## Supplied material
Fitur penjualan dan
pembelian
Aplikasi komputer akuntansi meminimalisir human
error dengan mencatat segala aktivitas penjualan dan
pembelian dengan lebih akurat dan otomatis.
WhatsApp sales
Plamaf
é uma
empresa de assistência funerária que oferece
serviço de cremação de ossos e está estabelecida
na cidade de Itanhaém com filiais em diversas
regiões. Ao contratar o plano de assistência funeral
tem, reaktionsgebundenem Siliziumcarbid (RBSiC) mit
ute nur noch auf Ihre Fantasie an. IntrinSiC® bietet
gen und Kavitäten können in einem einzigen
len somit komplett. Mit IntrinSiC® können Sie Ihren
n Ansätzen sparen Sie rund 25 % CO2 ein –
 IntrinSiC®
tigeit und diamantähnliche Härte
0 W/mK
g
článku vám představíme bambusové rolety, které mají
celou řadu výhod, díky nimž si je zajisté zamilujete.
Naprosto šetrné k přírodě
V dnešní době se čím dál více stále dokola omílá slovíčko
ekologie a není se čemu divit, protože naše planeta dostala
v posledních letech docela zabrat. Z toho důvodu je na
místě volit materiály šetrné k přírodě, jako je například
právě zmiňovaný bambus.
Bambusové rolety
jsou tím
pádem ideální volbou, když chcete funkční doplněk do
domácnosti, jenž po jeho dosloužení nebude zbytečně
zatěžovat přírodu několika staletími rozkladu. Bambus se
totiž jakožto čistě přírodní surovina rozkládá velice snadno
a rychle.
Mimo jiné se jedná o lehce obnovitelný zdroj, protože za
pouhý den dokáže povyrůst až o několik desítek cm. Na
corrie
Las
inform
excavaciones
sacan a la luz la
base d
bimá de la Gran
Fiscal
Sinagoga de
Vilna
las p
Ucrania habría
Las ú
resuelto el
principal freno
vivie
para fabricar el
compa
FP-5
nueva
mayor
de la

* * *

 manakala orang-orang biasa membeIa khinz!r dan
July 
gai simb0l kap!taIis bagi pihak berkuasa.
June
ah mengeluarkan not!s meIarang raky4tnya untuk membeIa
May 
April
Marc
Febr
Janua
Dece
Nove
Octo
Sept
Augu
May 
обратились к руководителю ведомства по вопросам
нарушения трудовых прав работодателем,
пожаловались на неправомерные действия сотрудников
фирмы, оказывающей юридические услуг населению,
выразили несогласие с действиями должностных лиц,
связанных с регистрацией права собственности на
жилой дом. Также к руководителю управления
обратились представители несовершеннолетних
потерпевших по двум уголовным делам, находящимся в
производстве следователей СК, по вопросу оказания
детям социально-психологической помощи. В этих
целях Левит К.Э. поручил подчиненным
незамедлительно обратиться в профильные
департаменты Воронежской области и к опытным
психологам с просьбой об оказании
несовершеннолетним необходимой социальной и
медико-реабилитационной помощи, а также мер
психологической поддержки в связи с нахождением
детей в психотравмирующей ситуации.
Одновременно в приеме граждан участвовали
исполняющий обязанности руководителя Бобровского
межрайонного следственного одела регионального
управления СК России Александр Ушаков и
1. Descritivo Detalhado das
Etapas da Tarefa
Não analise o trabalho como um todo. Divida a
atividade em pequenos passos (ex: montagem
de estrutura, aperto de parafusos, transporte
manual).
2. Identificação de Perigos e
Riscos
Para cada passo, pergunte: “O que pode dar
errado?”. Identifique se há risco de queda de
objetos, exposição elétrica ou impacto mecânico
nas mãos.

## What you should do
Reproduce word for word the material above, starting with the line that has "Fitur penjualan dan" and stopping after the line that has "na cidade de Itanhaém com filiais em diversas".

## Task output
Fitur penjualan dan
pembelian
Aplikasi komputer akuntansi meminimalisir human
error dengan mencatat segala aktivitas penjualan dan
pembelian dengan lebih akurat dan otomatis.
WhatsApp sales
Plamaf
é uma
empresa de assistência funerária que oferece
serviço de cremação de ossos e está estabelecida
na cidade de Itanhaém com filiais em diversas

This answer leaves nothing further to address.